(Collection entries)
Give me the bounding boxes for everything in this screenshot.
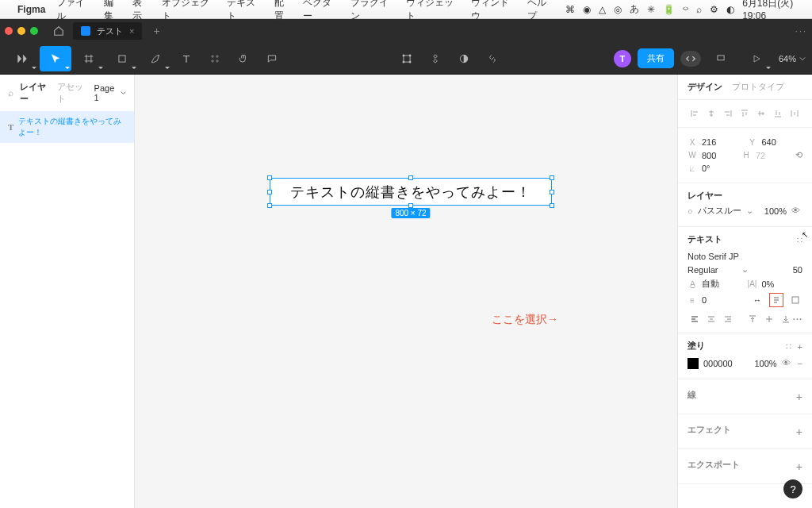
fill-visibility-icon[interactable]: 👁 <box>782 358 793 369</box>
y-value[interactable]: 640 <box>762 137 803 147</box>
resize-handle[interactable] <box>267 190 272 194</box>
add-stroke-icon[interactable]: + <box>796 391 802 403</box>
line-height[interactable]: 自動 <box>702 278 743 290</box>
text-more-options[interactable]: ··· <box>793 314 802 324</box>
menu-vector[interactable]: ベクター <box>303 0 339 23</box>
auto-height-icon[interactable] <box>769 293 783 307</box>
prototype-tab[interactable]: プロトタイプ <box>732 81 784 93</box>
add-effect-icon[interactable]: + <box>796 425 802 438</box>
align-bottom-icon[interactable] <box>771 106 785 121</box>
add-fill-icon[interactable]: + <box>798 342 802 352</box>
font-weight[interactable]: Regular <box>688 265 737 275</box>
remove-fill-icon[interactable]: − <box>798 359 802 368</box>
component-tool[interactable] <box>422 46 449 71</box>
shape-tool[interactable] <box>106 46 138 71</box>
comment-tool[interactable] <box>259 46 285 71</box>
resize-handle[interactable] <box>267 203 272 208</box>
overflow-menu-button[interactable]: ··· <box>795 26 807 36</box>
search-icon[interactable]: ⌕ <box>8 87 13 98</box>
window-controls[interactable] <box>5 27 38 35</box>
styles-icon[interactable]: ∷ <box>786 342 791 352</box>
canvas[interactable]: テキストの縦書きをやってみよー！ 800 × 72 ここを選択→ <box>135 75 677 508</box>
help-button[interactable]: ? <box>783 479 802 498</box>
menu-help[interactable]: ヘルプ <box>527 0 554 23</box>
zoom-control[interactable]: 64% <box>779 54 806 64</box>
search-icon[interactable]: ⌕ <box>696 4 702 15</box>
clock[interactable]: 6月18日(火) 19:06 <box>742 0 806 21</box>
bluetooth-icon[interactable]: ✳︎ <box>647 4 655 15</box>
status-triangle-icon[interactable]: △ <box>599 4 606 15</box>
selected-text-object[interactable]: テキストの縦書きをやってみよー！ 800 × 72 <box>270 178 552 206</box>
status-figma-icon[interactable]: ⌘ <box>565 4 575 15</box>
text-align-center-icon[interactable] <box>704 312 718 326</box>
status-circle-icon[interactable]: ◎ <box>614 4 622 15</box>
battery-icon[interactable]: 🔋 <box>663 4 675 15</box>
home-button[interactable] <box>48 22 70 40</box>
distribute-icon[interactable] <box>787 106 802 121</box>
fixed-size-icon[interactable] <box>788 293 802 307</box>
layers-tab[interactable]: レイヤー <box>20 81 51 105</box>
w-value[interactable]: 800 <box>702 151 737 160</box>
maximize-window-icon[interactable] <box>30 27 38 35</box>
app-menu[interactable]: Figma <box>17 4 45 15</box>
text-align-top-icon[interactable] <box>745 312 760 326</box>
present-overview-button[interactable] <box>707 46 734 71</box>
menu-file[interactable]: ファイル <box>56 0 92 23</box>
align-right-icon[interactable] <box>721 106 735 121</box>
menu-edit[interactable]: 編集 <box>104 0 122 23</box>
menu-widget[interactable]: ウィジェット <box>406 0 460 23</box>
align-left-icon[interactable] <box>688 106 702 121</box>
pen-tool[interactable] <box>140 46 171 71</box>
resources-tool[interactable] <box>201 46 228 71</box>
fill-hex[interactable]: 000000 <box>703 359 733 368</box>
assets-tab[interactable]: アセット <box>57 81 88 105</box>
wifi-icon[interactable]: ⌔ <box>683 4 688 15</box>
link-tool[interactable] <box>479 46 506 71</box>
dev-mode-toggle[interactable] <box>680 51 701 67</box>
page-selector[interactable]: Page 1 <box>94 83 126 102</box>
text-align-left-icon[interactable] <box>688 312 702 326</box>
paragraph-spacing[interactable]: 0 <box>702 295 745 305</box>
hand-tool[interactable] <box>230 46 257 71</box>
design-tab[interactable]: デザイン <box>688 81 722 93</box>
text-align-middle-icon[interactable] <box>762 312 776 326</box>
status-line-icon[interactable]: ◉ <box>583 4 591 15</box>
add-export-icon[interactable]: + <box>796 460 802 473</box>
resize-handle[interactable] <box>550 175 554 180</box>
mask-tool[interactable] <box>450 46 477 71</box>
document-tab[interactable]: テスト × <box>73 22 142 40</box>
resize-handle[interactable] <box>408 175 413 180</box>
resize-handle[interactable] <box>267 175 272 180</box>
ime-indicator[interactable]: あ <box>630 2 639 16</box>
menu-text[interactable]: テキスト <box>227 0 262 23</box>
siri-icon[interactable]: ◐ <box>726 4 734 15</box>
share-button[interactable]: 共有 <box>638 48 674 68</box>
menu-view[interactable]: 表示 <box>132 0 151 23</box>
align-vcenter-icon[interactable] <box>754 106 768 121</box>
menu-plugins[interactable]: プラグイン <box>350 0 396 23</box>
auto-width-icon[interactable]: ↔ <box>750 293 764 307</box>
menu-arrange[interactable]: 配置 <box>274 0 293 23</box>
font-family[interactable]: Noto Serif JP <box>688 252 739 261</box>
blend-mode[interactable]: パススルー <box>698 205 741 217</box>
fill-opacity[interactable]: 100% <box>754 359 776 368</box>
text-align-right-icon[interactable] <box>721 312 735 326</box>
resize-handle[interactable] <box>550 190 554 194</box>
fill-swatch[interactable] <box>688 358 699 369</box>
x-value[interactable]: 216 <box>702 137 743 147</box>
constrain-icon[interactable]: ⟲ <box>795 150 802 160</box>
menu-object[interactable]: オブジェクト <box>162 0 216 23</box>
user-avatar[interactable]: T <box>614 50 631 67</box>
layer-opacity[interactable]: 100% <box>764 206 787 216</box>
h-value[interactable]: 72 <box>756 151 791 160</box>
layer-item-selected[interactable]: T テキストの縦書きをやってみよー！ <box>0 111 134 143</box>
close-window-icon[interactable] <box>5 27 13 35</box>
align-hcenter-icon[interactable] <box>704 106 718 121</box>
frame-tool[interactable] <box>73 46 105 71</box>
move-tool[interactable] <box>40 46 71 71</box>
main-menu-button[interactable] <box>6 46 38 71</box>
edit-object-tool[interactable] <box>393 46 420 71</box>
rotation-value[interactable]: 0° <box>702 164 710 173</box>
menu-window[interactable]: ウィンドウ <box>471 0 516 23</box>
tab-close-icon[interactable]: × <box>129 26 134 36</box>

> [Description of the task] Set each line of the records down again exactly as it reads. Omit the pictures.

> [Exercise solution]
Give me the bounding boxes for everything in this screenshot.
fill-visibility-icon[interactable]: 👁 <box>782 358 793 369</box>
y-value[interactable]: 640 <box>762 137 803 147</box>
resize-handle[interactable] <box>267 190 272 194</box>
add-stroke-icon[interactable]: + <box>796 391 802 403</box>
line-height[interactable]: 自動 <box>702 278 743 290</box>
text-more-options[interactable]: ··· <box>793 314 802 324</box>
menu-vector[interactable]: ベクター <box>303 0 339 23</box>
auto-height-icon[interactable] <box>769 293 783 307</box>
prototype-tab[interactable]: プロトタイプ <box>732 81 784 93</box>
add-effect-icon[interactable]: + <box>796 425 802 438</box>
align-bottom-icon[interactable] <box>771 106 785 121</box>
add-fill-icon[interactable]: + <box>798 342 802 352</box>
font-weight[interactable]: Regular <box>688 265 737 275</box>
remove-fill-icon[interactable]: − <box>798 359 802 368</box>
component-tool[interactable] <box>422 46 449 71</box>
shape-tool[interactable] <box>106 46 138 71</box>
comment-tool[interactable] <box>259 46 285 71</box>
resize-handle[interactable] <box>267 203 272 208</box>
overflow-menu-button[interactable]: ··· <box>795 26 807 36</box>
search-icon[interactable]: ⌕ <box>8 87 13 98</box>
window-controls[interactable] <box>5 27 38 35</box>
styles-icon[interactable]: ∷ <box>786 342 791 352</box>
canvas[interactable]: テキストの縦書きをやってみよー！ 800 × 72 ここを選択→ <box>135 75 677 508</box>
help-button[interactable]: ? <box>783 479 802 498</box>
menu-help[interactable]: ヘルプ <box>527 0 554 23</box>
zoom-control[interactable]: 64% <box>779 54 806 64</box>
search-icon[interactable]: ⌕ <box>696 4 702 15</box>
clock[interactable]: 6月18日(火) 19:06 <box>742 0 806 21</box>
bluetooth-icon[interactable]: ✳︎ <box>647 4 655 15</box>
status-triangle-icon[interactable]: △ <box>599 4 606 15</box>
selected-text-object[interactable]: テキストの縦書きをやってみよー！ 800 × 72 <box>270 178 552 206</box>
status-figma-icon[interactable]: ⌘ <box>565 4 575 15</box>
text-align-center-icon[interactable] <box>704 312 718 326</box>
status-circle-icon[interactable]: ◎ <box>614 4 622 15</box>
battery-icon[interactable]: 🔋 <box>663 4 675 15</box>
home-button[interactable] <box>48 22 70 40</box>
distribute-icon[interactable] <box>787 106 802 121</box>
fixed-size-icon[interactable] <box>788 293 802 307</box>
layers-tab[interactable]: レイヤー <box>20 81 51 105</box>
w-value[interactable]: 800 <box>702 151 737 160</box>
maximize-window-icon[interactable] <box>30 27 38 35</box>
app-menu[interactable]: Figma <box>17 4 45 15</box>
text-align-top-icon[interactable] <box>745 312 760 326</box>
present-overview-button[interactable] <box>707 46 734 71</box>
menu-file[interactable]: ファイル <box>56 0 92 23</box>
align-right-icon[interactable] <box>721 106 735 121</box>
menu-edit[interactable]: 編集 <box>104 0 122 23</box>
menu-widget[interactable]: ウィジェット <box>406 0 460 23</box>
align-left-icon[interactable] <box>688 106 702 121</box>
pen-tool[interactable] <box>140 46 171 71</box>
resources-tool[interactable] <box>201 46 228 71</box>
fill-hex[interactable]: 000000 <box>703 359 733 368</box>
assets-tab[interactable]: アセット <box>57 81 88 105</box>
wifi-icon[interactable]: ⌔ <box>683 4 688 15</box>
link-tool[interactable] <box>479 46 506 71</box>
dev-mode-toggle[interactable] <box>680 51 701 67</box>
page-selector[interactable]: Page 1 <box>94 83 126 102</box>
text-align-left-icon[interactable] <box>688 312 702 326</box>
paragraph-spacing[interactable]: 0 <box>702 295 745 305</box>
hand-tool[interactable] <box>230 46 257 71</box>
design-tab[interactable]: デザイン <box>688 81 722 93</box>
text-align-middle-icon[interactable] <box>762 312 776 326</box>
status-line-icon[interactable]: ◉ <box>583 4 591 15</box>
add-export-icon[interactable]: + <box>796 460 802 473</box>
resize-handle[interactable] <box>550 175 554 180</box>
mask-tool[interactable] <box>450 46 477 71</box>
document-tab[interactable]: テスト × <box>73 22 142 40</box>
resize-handle[interactable] <box>408 175 413 180</box>
resize-handle[interactable] <box>267 175 272 180</box>
ime-indicator[interactable]: あ <box>630 2 639 16</box>
menu-text[interactable]: テキスト <box>227 0 262 23</box>
siri-icon[interactable]: ◐ <box>726 4 734 15</box>
share-button[interactable]: 共有 <box>638 48 674 68</box>
menu-view[interactable]: 表示 <box>132 0 151 23</box>
align-vcenter-icon[interactable] <box>754 106 768 121</box>
menu-plugins[interactable]: プラグイン <box>350 0 396 23</box>
auto-width-icon[interactable]: ↔ <box>750 293 764 307</box>
menu-arrange[interactable]: 配置 <box>274 0 293 23</box>
font-family[interactable]: Noto Serif JP <box>688 252 739 261</box>
blend-mode[interactable]: パススルー <box>698 205 741 217</box>
fill-opacity[interactable]: 100% <box>754 359 776 368</box>
text-align-right-icon[interactable] <box>721 312 735 326</box>
resize-handle[interactable] <box>550 190 554 194</box>
fill-swatch[interactable] <box>688 358 699 369</box>
x-value[interactable]: 216 <box>702 137 743 147</box>
constrain-icon[interactable]: ⟲ <box>795 150 802 160</box>
menu-object[interactable]: オブジェクト <box>162 0 216 23</box>
user-avatar[interactable]: T <box>614 50 631 67</box>
layer-opacity[interactable]: 100% <box>764 206 787 216</box>
h-value[interactable]: 72 <box>756 151 791 160</box>
layer-item-selected[interactable]: T テキストの縦書きをやってみよー！ <box>0 111 134 143</box>
close-window-icon[interactable] <box>5 27 13 35</box>
align-hcenter-icon[interactable] <box>704 106 718 121</box>
frame-tool[interactable] <box>73 46 105 71</box>
move-tool[interactable] <box>40 46 71 71</box>
main-menu-button[interactable] <box>6 46 38 71</box>
edit-object-tool[interactable] <box>393 46 420 71</box>
rotation-value[interactable]: 0° <box>702 164 710 173</box>
menu-window[interactable]: ウィンドウ <box>471 0 516 23</box>
tab-close-icon[interactable]: × <box>129 26 134 36</box>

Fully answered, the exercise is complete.